Tableau's Metadata API returns query results in a JSON object with the following structure, where is what you queried for:
{
"data": {
"<object-name>": [
...
]
}
}
So if you had the following query, to get the list of databases on a site:
{
databases {
id
name
connectionType
isEmbedded
}
}
The resultset would look like this:
{
"data": {
"databases": [
{
"id": "<some-id>",
"name": "<database-or-file-name>",
"connectionType": "",
"isEmbedded": true/false
},
...
]
}
}
This is pretty simple, as we have a single row per database/file. But what about when we ask for related (nested) things?
{
databases {
id
name
connectionType
isEmbedded
isCertified
downstreamDashboards {
id
name
updatedAt
workbook {
name
}
}
}
}
The above query asks for all databases, and for each one list the dashboards that reference it. This can produce a resultset like this:
{
"data": {
"databases": [
{
"id": "1",
"name": "somefile.csv",
"connectionType": "textscan",
"isEmbedded": true,
"isCertified": false,
"downstreamDashboards": []
},
{
"id": "2",
"name": "someExtract.hyper",
"connectionType": "hyper",
"isEmbedded": true,
"isCertified": false,
"downstreamDashboards": [
{
"id": "dashboard-guid",
"name": "some dashboard name",
"updatedAt": "2023-02-27T16:24:27Z",
"workbook": {
"name": "some workbook name"
}
},
{
"id": "another-dashboard-guid",
"name": "another dashboard name",
"updatedAt": "2023-02-17T12:04:11Z",
"workbook": {
"name": "some workbook name"
}
}
]
},
...
]
}
}
So in the above example, there are 2 databases. The first database has no downstream dashboards and the 2nd has 2 dashboards, making the JSON structure different.

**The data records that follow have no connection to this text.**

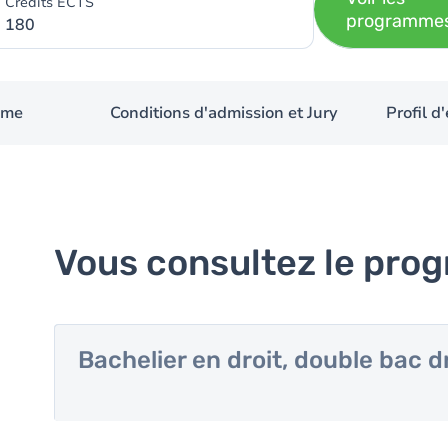
Crédits ECTS
programme
180
mme
Conditions d'admission et Jury
Profil 
Vous consultez le pro
Bachelier en droit, double bac d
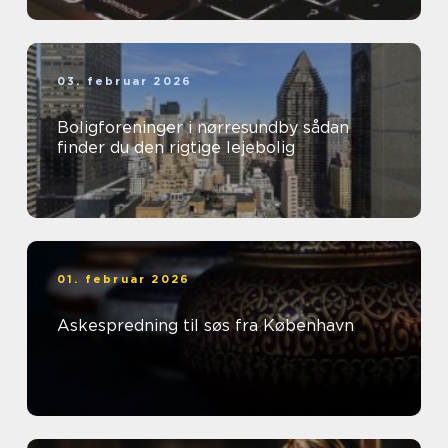
03. februar 2026
Boligforeninger i nørresundby sådan
finder du den rigtige lejebolig
01. februar 2026
Askespredning til søs fra København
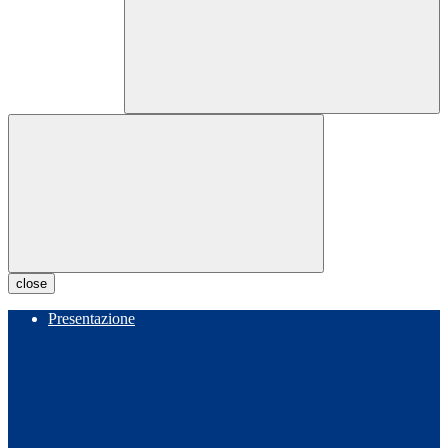
close
Presentazione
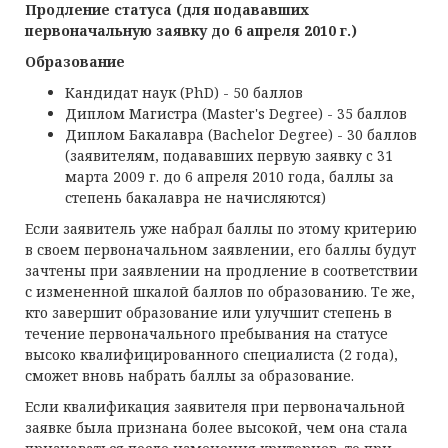
Продление статуса (для подававших
первоначальную заявку
до
6 апреля 2010 г.)
Образование
Кандидат наук (PhD) - 50 баллов
Диплом Магистра (Master's Degree) - 35 баллов
Диплом Бакалавра (Bachelor Degree) - 30 баллов
(заявителям, подававших первую заявку c 31
марта 2009 г. до 6 апреля 2010 года, баллы за
степень бакалавра не начисляются)
Если заявитель уже набрал баллы по этому критерию
в своем первоначальном заявлении, его баллы будут
зачтены при заявлении на продление в соответствии
с измененной шкалой баллов по образованию. Те же,
кто завершит образование или улучшит степень в
течение первоначального пребывания на статусе
высоко квалифицированного специалиста (2 года),
сможет вновь набрать баллы за образование.
Если квалификация заявителя при первоначальной
заявке была признана более высокой, чем она стала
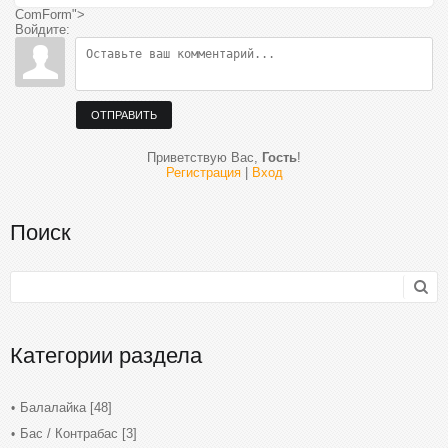
ComForm">
Войдите:
ОТПРАВИТЬ
Приветствую Вас
,
Гость
!
Регистрация
|
Вход
Поиск
Категории раздела
Балалайка
[48]
Бас / Контрабас
[3]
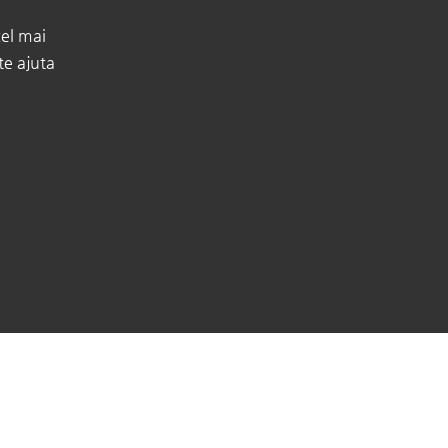
cel mai
te ajuta
Copyright © Marketing 2026 Tots els drets reservats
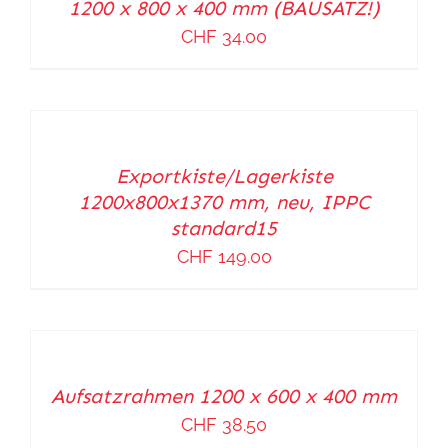
1200 x 800 x 400 mm (BAUSATZ!)
DETAILS
CHF
34.00
IN
DEN
WARENKORB
Exportkiste/Lagerkiste
/
1200x800x1370 mm, neu, IPPC
DETAILS
standard15
CHF
149.00
IN
DEN
WARENKORB
Aufsatzrahmen 1200 x 600 x 400 mm
/
CHF
38.50
DETAILS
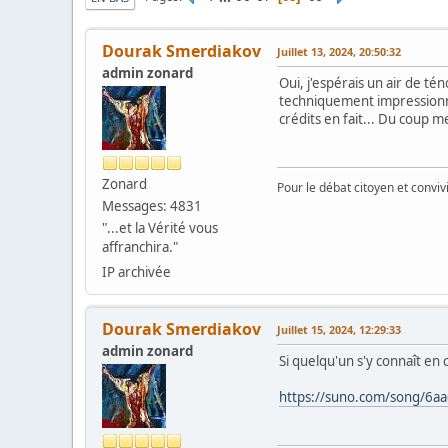
Dourak Smerdiakov
Juillet 13, 2024, 20:50:32
admin zonard
Oui, j'espérais un air de té
techniquement impressionnan
crédits en fait... Du coup me
Zonard
Pour le débat citoyen et convi
Messages: 4831
"...et la Vérité vous
affranchira."
IP archivée
Dourak Smerdiakov
Juillet 15, 2024, 12:29:33
admin zonard
Si quelqu'un s'y connaît en
https://suno.com/song/6a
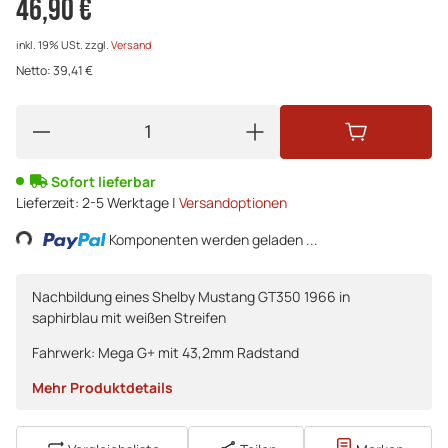
46,90 €
inkl. 19% USt.
zzgl.
Versand
Netto:
39,41 €
Sofort lieferbar
oading...
Lieferzeit:
2-5 Werktage |
Versandoptionen
Komponenten werden geladen ...
Nachbildung eines Shelby Mustang GT350 1966 in
saphirblau mit weißen Streifen
Fahrwerk: Mega G+ mit 43,2mm Radstand
Mehr Produktdetails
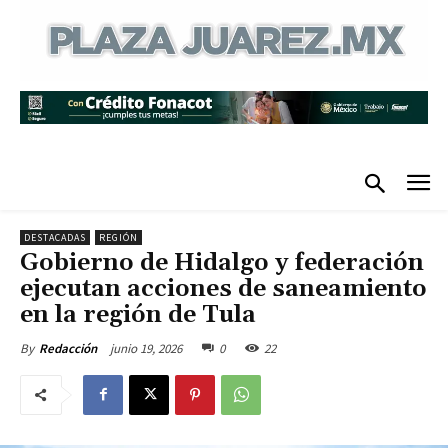
DESTACADAS
REGIÓN
Gobierno de Hidalgo y federación
ejecutan acciones de saneamiento
en la región de Tula
junio 19, 2026
0
22
By
Redacción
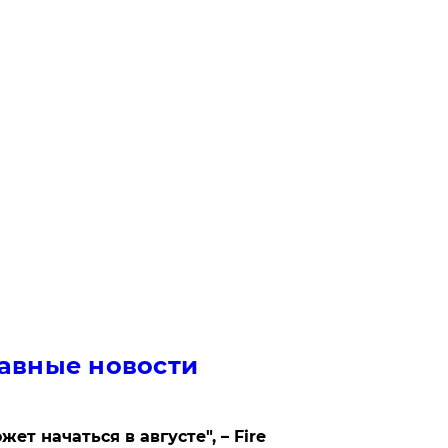
авные новости
жет начаться в августе", – Fire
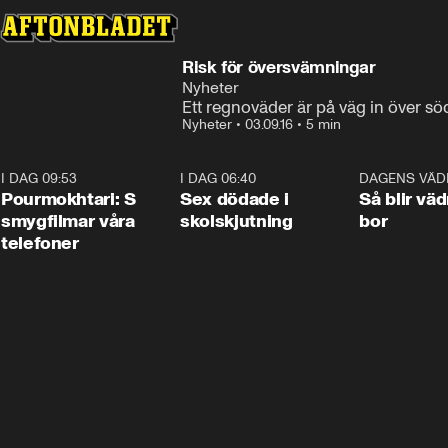
Risk för översvämningar
Nyheter
Ett regnoväder är på väg in över sö
Nyheter
•
03.09.16
•
5 min
I DAG 09:53
1:36
I DAG 06:40
0:47
DAGENS VÄD
Pourmokhtari: S
Sex dödade i
Så blir väd
smygfilmar våra
skolskjutning
bor
telefoner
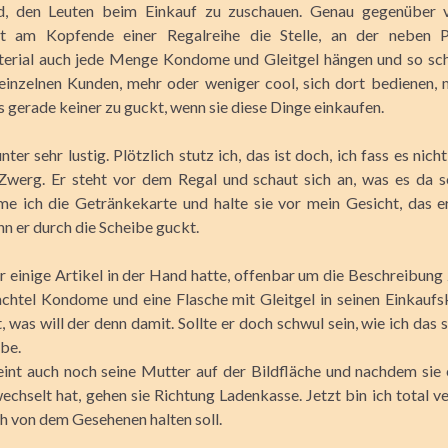
nd, den Leuten beim Einkauf zu zuschauen. Genau gegenüber
ist am Kopfende einer Regalreihe die Stelle, an der neben P
erial auch jede Menge Kondome und Gleitgel hängen und so scha
 einzelnen Kunden, mehr oder weniger cool, sich dort bedienen, 
s gerade keiner zu guckt, wenn sie diese Dinge einkaufen.
nter sehr lustig. Plötzlich stutz ich, das ist doch, ich fass es nich
Zwerg. Er steht vor dem Regal und schaut sich an, was es da so
me ich die Getränkekarte und halte sie vor mein Gesicht, das e
nn er durch die Scheibe guckt.
 einige Artikel in der Hand hatte, offenbar um die Beschreibung z
achtel Kondome und eine Flasche mit Gleitgel in seinen Einkaufs
t, was will der denn damit. Sollte er doch schwul sein, wie ich das
be.
int auch noch seine Mutter auf der Bildfläche und nachdem sie 
echselt hat, gehen sie Richtung Ladenkasse. Jetzt bin ich total ve
ch von dem Gesehenen halten soll.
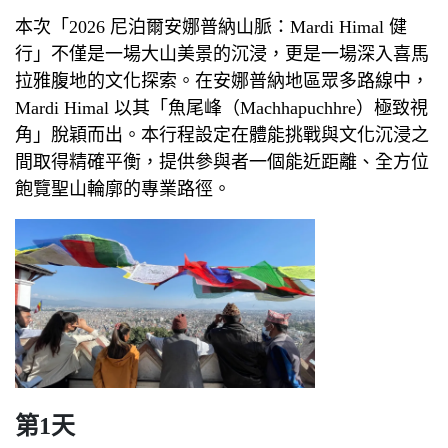
本次「2026 尼泊爾安娜普納山脈：Mardi Himal 健
行」不僅是一場大山美景的沉浸，更是一場深入喜馬
拉雅腹地的文化探索。在安娜普納地區眾多路線中，
Mardi Himal 以其「魚尾峰（Machhapuchhre）極致視
角」脫穎而出。本行程設定在體能挑戰與文化沉浸之
間取得精確平衡，提供參與者一個能近距離、全方位
飽覽聖山輪廓的專業路徑。
第1天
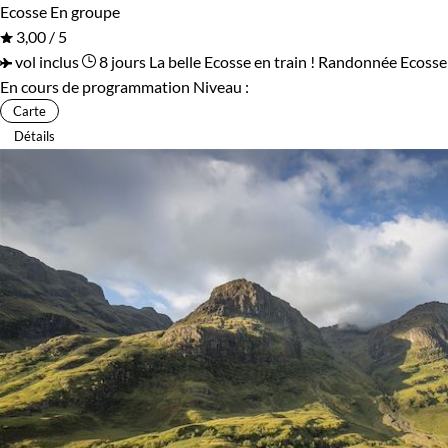
Ecosse
En groupe
3,00 / 5
vol inclus
8 jours
La belle Ecosse en train !
Randonnée Ecosse
En cours de programmation
Niveau :
Carte
Détails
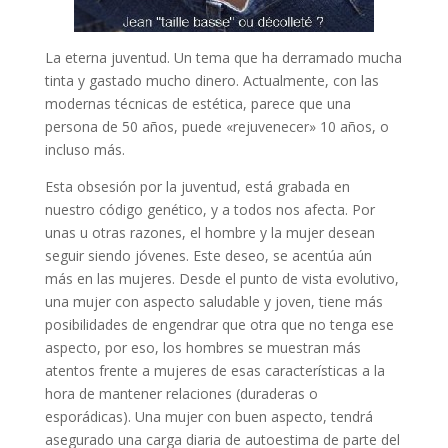
La eterna juventud. Un tema que ha derramado mucha
tinta y gastado mucho dinero. Actualmente, con las
modernas técnicas de estética, parece que una
persona de 50 años, puede «rejuvenecer» 10 años, o
incluso más.
Esta obsesión por la juventud, está grabada en
nuestro código genético, y a todos nos afecta. Por
unas u otras razones, el hombre y la mujer desean
seguir siendo jóvenes. Este deseo, se acentúa aún
más en las mujeres. Desde el punto de vista evolutivo,
una mujer con aspecto saludable y joven, tiene más
posibilidades de engendrar que otra que no tenga ese
aspecto, por eso, los hombres se muestran más
atentos frente a mujeres de esas características a la
hora de mantener relaciones (duraderas o
esporádicas). Una mujer con buen aspecto, tendrá
asegurado una carga diaria de autoestima de parte del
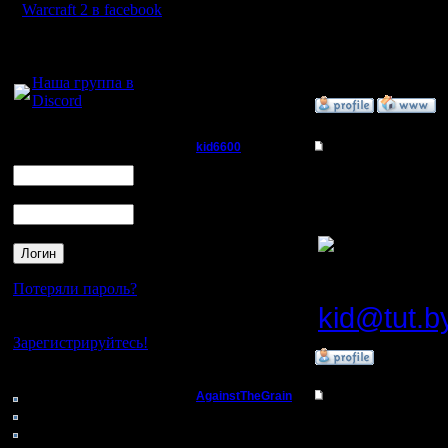
Warcraft 2 в facebook
--
Для голосового
Warcraft 
общения:
Наша группа в
Discord
»
20.1.06 23:22
Логин
kid6600
Re: Реплеи
Ник
Батрак
Может пр
Пароль
хороших 
Регистрация:
25.2.06
Сообщений: 1
Откуда:
Потеряли пароль?
kid@tut.b
Нет своего аккаунта?
Зарегистрируйтесь!
»
2.3.06 13:46
Кто на сайте
172: Гости
AgainstTheGrain
Re: Реплеи
0: Пользователи
Полубог
Мм-да, б
4121: Пользователи с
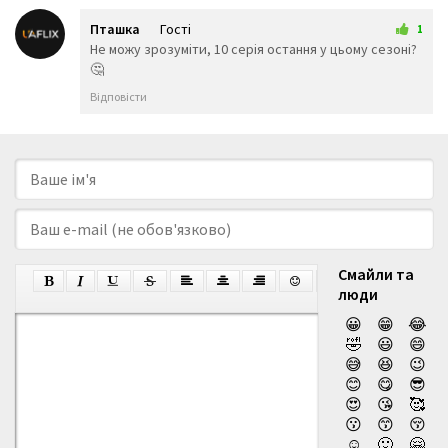
Пташка
Гості
1
11 червня 2026 16:49
Не можу зрозуміти, 10 серія остання у цьому сезоні?
🤔
Відповісти
Смайли та
люди
😀
😁
😂
🤣
😃
😄
😅
😆
😉
😊
😋
😎
😍
😘
🥰
😗
😙
😚
☺️
🙂
🤗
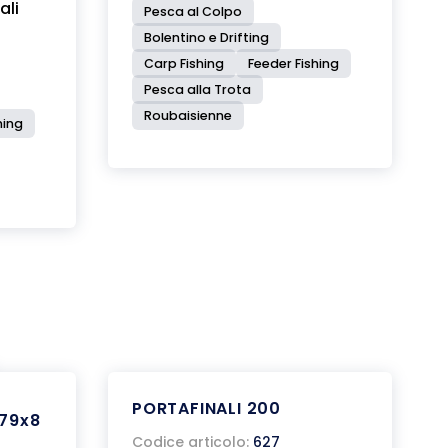
ali
Pesca al Colpo
Bolentino e Drifting
Carp Fishing
Feeder Fishing
Pesca alla Trota
Roubaisienne
hing
PORTAFINALI 200
 79x8
Codice articolo:
627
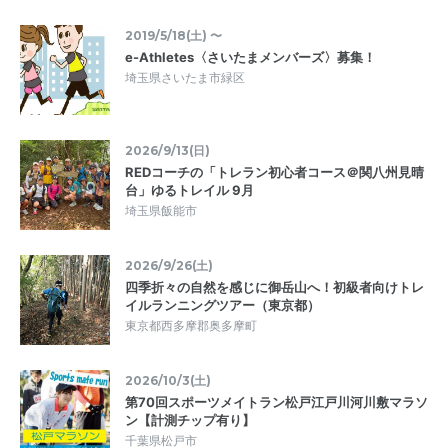
2019/5/18(土) 〜
e-Athletes〈さいたまメンバーズ〉募集！
埼玉県さいたま市緑区
2026/9/13(日)
REDコーチの「トレラン初心者コース＠関八州見晴
台」ゆるトレイル 9月
埼玉県飯能市
2026/9/26(土)
四季折々の自然を感じに御岳山へ！初級者向けトレ
イルランニングツアー（東京都）
東京都西多摩郡奥多摩町
2026/10/3(土)
第70回スポーツメイトラン松戸江戸川河川敷マラソ
ン【計測チップ有り】
千葉県松戸市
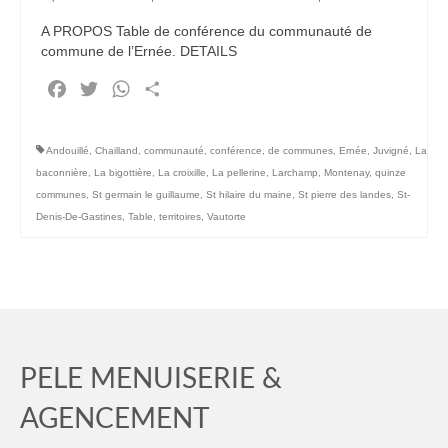
A PROPOS Table de conférence du communauté de
Partenaires
commune de l’Ernée. DETAILS
Artipôle
Facebook
Twitter
WhatsApp
Partager
Ils nous font confiance…
Andouillé
,
Chailland
,
communauté
,
conférence
,
de communes
,
Ernée
,
Juvigné
,
La
Mécénat
baconnière
,
La bigottière
,
La croixille
,
La pellerine
,
Larchamp
,
Montenay
,
quinze
communes
,
St germain le guillaume
,
St hilaire du maine
,
St pierre des landes
,
St-
Actualités
Denis-De-Gastines
,
Table
,
territoires
,
Vautorte
Recrutement
PELE MENUISERIE &
AGENCEMENT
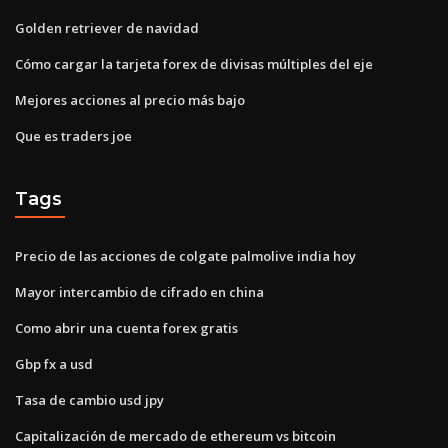
Golden retriever de navidad
Cómo cargar la tarjeta forex de divisas múltiples del eje
Mejores acciones al precio más bajo
Que es traders joe
Tags
Precio de las acciones de colgate palmolive india hoy
Mayor intercambio de cifrado en china
Como abrir una cuenta forex gratis
Gbp fx a usd
Tasa de cambio usd jpy
Capitalización de mercado de ethereum vs bitcoin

This connector will flatten the JSON into a dataframe, and expand it based on the objects in nested arrays. So for the above example, we should get a table that looks like this:
id | name | connectionType | isEmbedded | isCertified | downstreamDashboards.id | downstreamDashboards.name | downstreamDashboards.updatedAt | downstreamDashboards.workbook.name |
---|---|---|---|---|---|---|---|---|
1 | somefile.csv | textscan | true | false | ||||
2 | someExtract.hyper | hyper | true | false | dashboard-guid | some dashboard name | 2023-02-27T16:24:27Z | myworkbook |
2 | someExtract.hyper | hyper | true | false | another-dashboard-guid | another dashboard name | 2023-02-17T12:04:11Z | some workbook name |
- This connector was built to work with Tableau Cloud, not Tableau Server. The reason, is that the WDC framework requires the developer to allowList the URL endpoints it will hit. Since your Tableau Server could have any hostname (tableau.company.com, analytics.company.com, etc) there is not secure way to allowList all possibilies. If you'd like to use this connector against Tableau Server, open up connector.json and look for the
permissions.api
object. Change out https://.online.tableau.com* with the hostname of your Tableau Server environment. You will have to runtaco build
andtaco pack
after making this (or any) code change. - "Error: Extract Not Created" - This error occurs on the earliest release of Tableau version 2023.1. Upgrading to a newer version will resolve the issue.